The European Central Bank has just implemented the most hawkish of the previously discussed scenarios. The central bank decided not to take an unprecedented step by increasing the base interest rate on loans by 75 basis points to 1.25%. The remaining key rates - the rate on deposits and margin loans - the central bank raised from 0.00% to 0.75% and from 0.75% to 1.5%, respectively.
Let me remind you that ahead of the September meeting, not all experts were sure that the ECB was implementing such a hawkish scenario. Literally on Monday, journalists from the Reuters agency published a survey of 67 economists regarding the possible outcome of the upcoming meeting. The result was surprising: only half of those surveyed said that the ECB would increase the rate by 75 basis points. While 29 experts were sure that the central bank would only decide on a 50-point hike.
Therefore, as soon as the central bank announced its decision, the EUR/USD pair rallied and overcame the 1.0000 target, which no longer acts as a support level, but as a resistance level.
However, the upward momentum faded as soon as it began. Bulls could not hold their positions and could not develop a more or less significant correction, at least to the 1.0050 mark. And this despite the fact that the head of the ECB voiced very hawkish comments, confirming the course towards tightening monetary policy. ECB President Christine Lagarde made it clear that the central bank will raise rates, even despite the predicted deterioration of the economy in the European region.
So, the ECB, in fact, fulfilled the program to the maximum: it raised the rate by 75 points at once and declared a hawkish rate. What is the reason for such a weak reaction of the euro? By the way, after the ECB meeting, the single currency almost immediately weakened not only against the dollar, but also in many cross-pairs, in particular EUR/JPY and EUR/GBP.
Such a paradox, at first glance, the situation has developed for several reasons. As they say, the devil is in the details. In this particular case, in Lagarde's statements, who just commented on the results of the meeting. Firstly, she has limited the process of tightening monetary policy within the next six months. According to her, the ECB will need "more than two, but less than five meetings" to complete this process. Therefore, the hawkish scenario runs until next April at the most. Lagarde declined to talk about the pace of the rate hike, but added that a 75-point move is not the norm and the next hike "will not necessarily be 75 basis points."
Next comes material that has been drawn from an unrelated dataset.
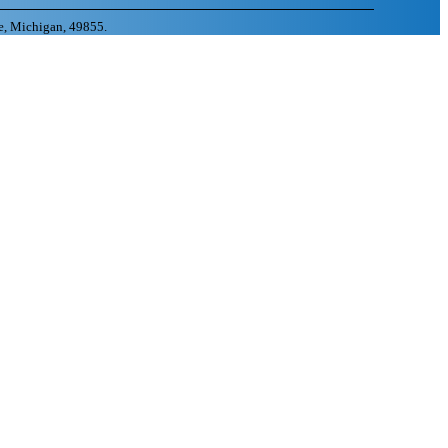
e, Michigan, 49855.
That is, on the one hand, the ECB declared a hawkish rate, but at the same time clearly outlined the time horizon and did not talk about the pace of monetary tightening. At the same time, Lagarde disappointed EUR/USD bulls with the phrase that all subsequent decisions on the policy rate "will depend on incoming data."
Summing up all of the above, we can conclude that the ECB will increase rates within 2-4 meetings. But at what pace is unknown. And there is no consensus on the market about this. For example, economists polled by Bloomberg believe that the ECB will raise the deposit rate to 1.5% - at this level, experts see a "neutral" interest rate that does not stimulate or constrain the economy. At the same time, currency strategists at Commerzbank are more resolute. In their opinion, the ECB will raise the deposit rate to the target of 1.75% by the beginning of next year, after which it will pause for an indefinite period amid a recession.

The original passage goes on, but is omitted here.